[Input data]
<<<<
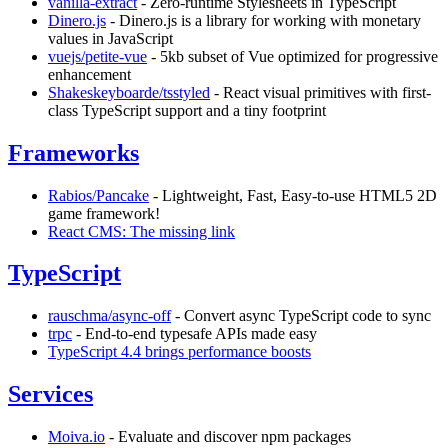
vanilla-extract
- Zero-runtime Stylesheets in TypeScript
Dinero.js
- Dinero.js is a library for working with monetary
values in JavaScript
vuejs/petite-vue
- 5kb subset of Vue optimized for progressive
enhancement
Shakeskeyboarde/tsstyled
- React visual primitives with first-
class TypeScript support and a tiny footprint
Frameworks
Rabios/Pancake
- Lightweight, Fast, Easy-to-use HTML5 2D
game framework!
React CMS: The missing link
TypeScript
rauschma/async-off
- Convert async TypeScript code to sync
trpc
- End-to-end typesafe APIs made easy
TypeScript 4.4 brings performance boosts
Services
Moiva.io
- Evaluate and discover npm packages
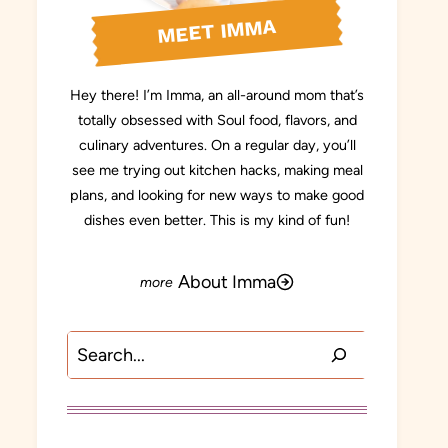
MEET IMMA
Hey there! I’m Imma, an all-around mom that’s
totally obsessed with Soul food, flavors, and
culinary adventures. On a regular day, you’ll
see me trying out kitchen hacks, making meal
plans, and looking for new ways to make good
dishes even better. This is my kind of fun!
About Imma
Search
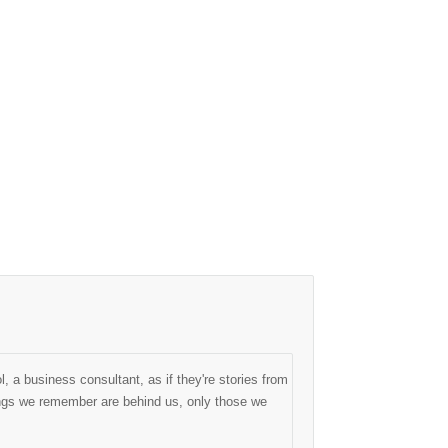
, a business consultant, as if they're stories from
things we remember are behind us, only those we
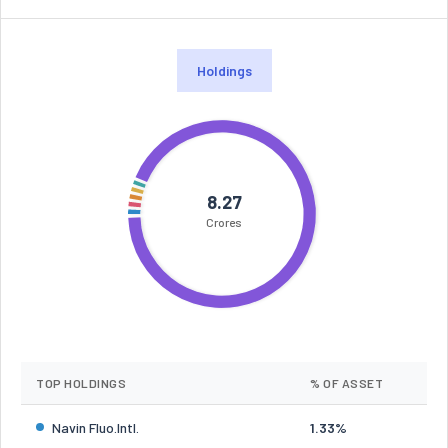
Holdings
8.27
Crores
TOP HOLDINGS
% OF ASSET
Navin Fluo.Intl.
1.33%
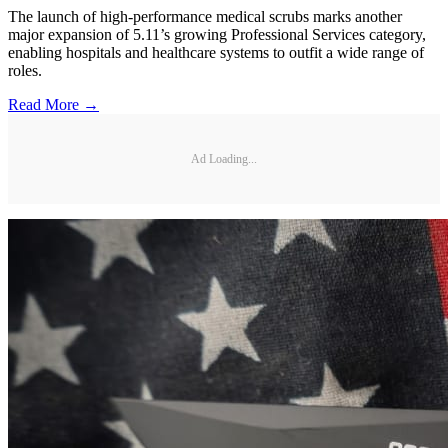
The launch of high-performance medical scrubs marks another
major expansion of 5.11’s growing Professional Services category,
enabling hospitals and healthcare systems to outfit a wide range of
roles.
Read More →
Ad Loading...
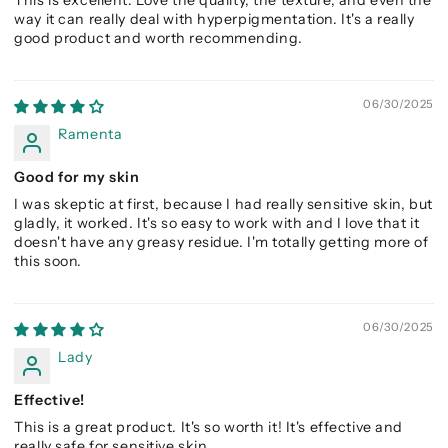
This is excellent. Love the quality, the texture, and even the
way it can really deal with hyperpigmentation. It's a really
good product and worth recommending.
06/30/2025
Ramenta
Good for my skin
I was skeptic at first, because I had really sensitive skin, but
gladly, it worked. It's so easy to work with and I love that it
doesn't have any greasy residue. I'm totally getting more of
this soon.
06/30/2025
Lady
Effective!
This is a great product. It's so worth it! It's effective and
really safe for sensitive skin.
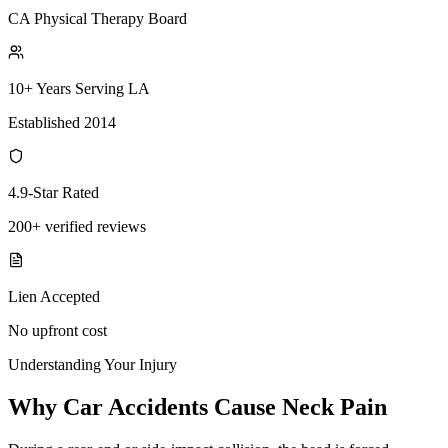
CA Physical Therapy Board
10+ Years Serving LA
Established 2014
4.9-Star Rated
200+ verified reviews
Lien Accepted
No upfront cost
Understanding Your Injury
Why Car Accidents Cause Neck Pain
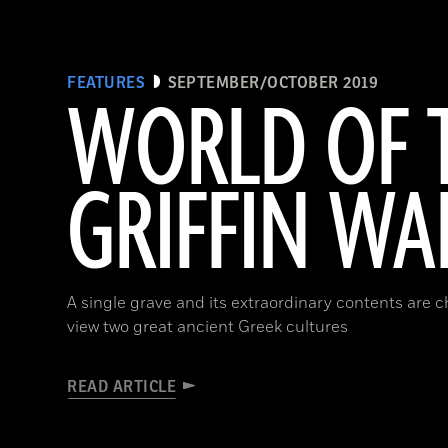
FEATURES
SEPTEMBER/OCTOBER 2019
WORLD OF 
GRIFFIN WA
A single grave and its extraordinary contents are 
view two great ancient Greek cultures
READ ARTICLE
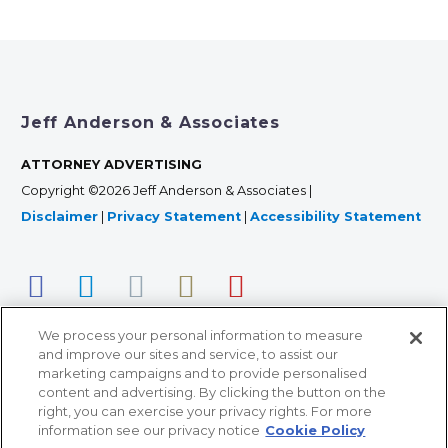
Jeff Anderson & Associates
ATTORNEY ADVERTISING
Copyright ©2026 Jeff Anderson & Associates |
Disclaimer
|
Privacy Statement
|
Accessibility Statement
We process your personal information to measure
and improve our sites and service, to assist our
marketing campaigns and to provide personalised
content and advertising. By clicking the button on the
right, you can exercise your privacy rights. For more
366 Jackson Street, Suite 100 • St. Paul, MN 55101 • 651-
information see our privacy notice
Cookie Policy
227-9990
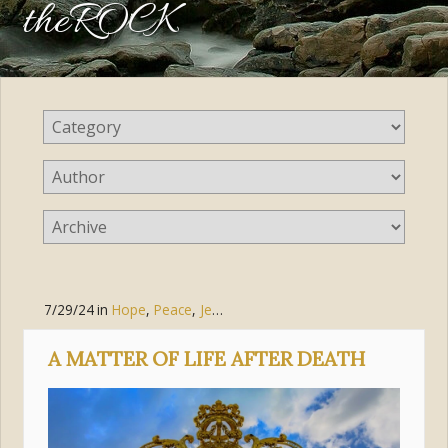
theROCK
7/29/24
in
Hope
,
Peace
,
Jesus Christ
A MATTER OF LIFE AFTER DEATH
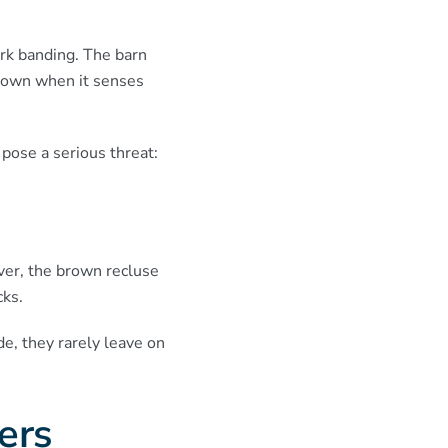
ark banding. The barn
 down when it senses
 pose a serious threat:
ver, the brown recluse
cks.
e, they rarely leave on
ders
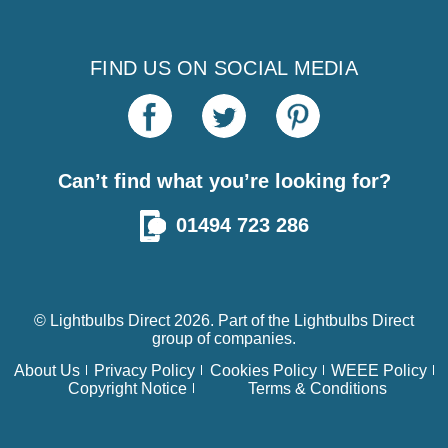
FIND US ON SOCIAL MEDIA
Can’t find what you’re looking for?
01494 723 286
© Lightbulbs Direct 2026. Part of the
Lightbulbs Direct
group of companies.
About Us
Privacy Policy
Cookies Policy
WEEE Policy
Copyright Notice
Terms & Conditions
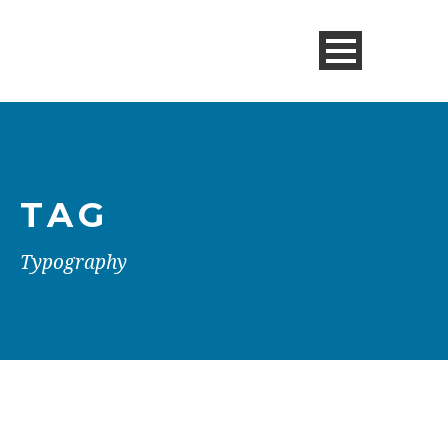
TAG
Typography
>>>>
<<<<
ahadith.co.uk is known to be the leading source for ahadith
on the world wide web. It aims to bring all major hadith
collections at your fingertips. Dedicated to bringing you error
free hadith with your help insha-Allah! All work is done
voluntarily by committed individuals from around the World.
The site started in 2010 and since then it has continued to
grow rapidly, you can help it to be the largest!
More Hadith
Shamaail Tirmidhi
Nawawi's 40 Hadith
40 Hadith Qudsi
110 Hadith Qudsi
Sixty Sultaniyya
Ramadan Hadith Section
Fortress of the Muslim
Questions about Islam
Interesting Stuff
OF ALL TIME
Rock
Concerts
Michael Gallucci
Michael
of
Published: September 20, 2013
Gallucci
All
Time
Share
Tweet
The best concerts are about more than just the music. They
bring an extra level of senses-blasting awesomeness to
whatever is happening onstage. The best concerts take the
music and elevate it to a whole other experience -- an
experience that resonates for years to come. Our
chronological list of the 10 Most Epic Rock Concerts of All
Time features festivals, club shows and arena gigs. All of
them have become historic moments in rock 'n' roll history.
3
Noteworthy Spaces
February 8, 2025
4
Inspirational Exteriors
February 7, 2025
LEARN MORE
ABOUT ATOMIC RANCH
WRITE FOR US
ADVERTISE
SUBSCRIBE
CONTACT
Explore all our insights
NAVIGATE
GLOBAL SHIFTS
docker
>>>>
[Exercise directions] Lines that contain "performance" are to be copied from the records above.

[Result of this exercise]
TypeScript 4.4 brings performance boosts
The launch of high-performance medical scrubs marks another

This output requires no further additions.